- Retail investors are capitulating as short-term holders lock in losses below cost
- Whales continue to accumulate, pushing large-wallet supply to a four-month high
- Ongoing loss realization is keeping Bitcoin range-bound between key support and resistance zones
Bitcoin’s on-chain data is starting to tell a very uneven story. As volatility picked up, retail behavior shifted fast, with panic selling accelerating as drawdown fears crept back in. Short-term holders began exiting positions below their cost basis, locking in losses and reflecting a clear slide in sentiment. During this stretch, the supply held by short-term holders in loss expanded sharply, a classic sign of capitulation rather than calm repositioning.

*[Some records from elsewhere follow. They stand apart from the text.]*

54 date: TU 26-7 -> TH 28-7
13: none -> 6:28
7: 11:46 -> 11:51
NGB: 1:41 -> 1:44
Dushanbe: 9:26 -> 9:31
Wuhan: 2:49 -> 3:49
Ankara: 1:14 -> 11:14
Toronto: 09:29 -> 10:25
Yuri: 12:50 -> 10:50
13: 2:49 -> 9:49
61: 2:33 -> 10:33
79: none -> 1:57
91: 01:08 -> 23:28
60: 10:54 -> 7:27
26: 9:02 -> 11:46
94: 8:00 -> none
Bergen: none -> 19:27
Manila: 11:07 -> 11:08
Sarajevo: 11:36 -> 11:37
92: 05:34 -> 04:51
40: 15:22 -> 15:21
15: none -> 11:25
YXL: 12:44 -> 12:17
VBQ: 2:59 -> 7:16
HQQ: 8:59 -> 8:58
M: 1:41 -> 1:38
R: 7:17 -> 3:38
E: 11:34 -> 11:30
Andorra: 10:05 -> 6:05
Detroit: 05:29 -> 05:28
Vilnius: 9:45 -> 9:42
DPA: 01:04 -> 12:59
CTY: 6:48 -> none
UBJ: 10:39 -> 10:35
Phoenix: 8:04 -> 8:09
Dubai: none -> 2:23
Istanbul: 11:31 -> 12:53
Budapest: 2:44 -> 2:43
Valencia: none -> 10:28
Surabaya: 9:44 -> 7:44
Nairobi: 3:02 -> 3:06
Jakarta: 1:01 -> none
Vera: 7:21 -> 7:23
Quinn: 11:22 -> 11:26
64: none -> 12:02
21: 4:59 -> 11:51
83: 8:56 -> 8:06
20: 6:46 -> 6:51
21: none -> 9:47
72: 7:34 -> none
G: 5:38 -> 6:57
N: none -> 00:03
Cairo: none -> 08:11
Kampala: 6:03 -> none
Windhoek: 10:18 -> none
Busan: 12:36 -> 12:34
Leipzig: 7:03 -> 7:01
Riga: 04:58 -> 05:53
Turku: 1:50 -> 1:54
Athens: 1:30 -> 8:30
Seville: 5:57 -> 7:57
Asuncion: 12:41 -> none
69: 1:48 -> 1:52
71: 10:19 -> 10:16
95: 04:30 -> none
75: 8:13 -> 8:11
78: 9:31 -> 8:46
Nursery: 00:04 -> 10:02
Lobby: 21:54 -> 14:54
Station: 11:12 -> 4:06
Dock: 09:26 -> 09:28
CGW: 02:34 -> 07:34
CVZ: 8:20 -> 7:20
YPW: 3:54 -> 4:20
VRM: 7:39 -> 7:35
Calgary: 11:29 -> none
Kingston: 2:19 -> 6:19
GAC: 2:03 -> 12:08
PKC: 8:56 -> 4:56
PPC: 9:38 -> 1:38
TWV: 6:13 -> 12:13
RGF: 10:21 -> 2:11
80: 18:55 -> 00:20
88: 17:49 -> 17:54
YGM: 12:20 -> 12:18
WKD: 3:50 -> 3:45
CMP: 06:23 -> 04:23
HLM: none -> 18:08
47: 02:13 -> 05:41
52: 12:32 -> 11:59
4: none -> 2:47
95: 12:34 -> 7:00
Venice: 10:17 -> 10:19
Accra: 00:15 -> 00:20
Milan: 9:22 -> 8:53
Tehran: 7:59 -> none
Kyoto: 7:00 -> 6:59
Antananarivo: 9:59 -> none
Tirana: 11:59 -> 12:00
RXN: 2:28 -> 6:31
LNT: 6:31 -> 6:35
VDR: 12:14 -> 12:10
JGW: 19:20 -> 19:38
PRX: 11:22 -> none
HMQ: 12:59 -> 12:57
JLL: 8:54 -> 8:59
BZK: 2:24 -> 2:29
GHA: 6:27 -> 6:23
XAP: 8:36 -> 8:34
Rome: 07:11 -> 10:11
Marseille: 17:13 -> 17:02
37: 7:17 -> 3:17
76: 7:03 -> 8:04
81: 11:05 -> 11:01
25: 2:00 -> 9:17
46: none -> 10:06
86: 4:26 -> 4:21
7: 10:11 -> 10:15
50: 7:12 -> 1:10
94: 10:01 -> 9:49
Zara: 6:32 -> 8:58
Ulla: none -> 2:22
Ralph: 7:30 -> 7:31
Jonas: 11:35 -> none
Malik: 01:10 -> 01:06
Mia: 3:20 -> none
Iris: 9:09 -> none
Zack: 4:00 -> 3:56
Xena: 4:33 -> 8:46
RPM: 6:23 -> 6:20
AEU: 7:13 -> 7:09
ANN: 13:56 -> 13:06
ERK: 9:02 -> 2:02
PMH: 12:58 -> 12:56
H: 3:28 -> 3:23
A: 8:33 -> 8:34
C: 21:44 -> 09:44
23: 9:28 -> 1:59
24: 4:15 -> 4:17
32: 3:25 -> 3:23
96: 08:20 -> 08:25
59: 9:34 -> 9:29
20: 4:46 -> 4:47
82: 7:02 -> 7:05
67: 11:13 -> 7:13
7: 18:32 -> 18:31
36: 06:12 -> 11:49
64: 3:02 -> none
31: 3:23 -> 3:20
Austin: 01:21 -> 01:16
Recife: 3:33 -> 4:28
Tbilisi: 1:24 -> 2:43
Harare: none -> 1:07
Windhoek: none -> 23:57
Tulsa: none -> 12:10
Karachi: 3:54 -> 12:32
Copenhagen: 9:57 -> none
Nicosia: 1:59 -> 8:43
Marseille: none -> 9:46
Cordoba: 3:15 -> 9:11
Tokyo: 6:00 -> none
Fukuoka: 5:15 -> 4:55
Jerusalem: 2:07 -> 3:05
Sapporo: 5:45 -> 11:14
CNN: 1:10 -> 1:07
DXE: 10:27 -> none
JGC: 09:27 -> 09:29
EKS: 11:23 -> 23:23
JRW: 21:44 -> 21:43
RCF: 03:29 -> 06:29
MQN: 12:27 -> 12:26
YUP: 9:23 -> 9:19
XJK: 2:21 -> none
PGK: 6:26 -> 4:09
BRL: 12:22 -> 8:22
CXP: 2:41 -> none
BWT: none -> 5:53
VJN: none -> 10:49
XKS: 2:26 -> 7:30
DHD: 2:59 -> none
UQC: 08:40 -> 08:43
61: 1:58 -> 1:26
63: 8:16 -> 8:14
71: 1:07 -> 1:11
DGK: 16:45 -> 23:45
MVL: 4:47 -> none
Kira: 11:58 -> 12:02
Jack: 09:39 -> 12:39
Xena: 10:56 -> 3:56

While smaller players rushed for the exit, larger wallets quietly moved the other way. Whales, defined as holders with at least 1,000 BTC, have been accumulating steadily for weeks. Combined balances across these wallets increased by roughly 104,340 BTC, a 1.5% rise, pushing total whale-held supply to about 7.17 million BTC. That figure now sits at a four-month high, which is hard to ignore.
At the same time, daily transfers exceeding $1 million climbed to a two-month peak. That activity points to active accumulation rather than distribution, suggesting smart money is absorbing supply as retail selling begins to thin out. It’s the kind of dynamic that tends to appear late in corrective phases, once weaker hands are mostly flushed.
Short-Term Holders Lock in Losses as Pressure Lingers
Bitcoin’s Net Realized Profit and Loss data shows that the roughly $4.5 billion in realized losses didn’t hit all at once. Instead, they built up through repeated downside spikes, indicating prolonged stress rather than a single panic event. As price stalled near recent highs, distribution intensified, and short-term holders continued selling into drawdowns.
Macro uncertainty played a role here, alongside ETF outflows and fading upside momentum. These factors combined to keep pressure on recent buyers, who were already positioned poorly after failed breakouts above $90,000. Historically, similar NRPL flushes appeared in 2018, 2020, and late 2022. The last comparable case saw Bitcoin hovering near $28,000 before entering a long basing phase, not an immediate rebound.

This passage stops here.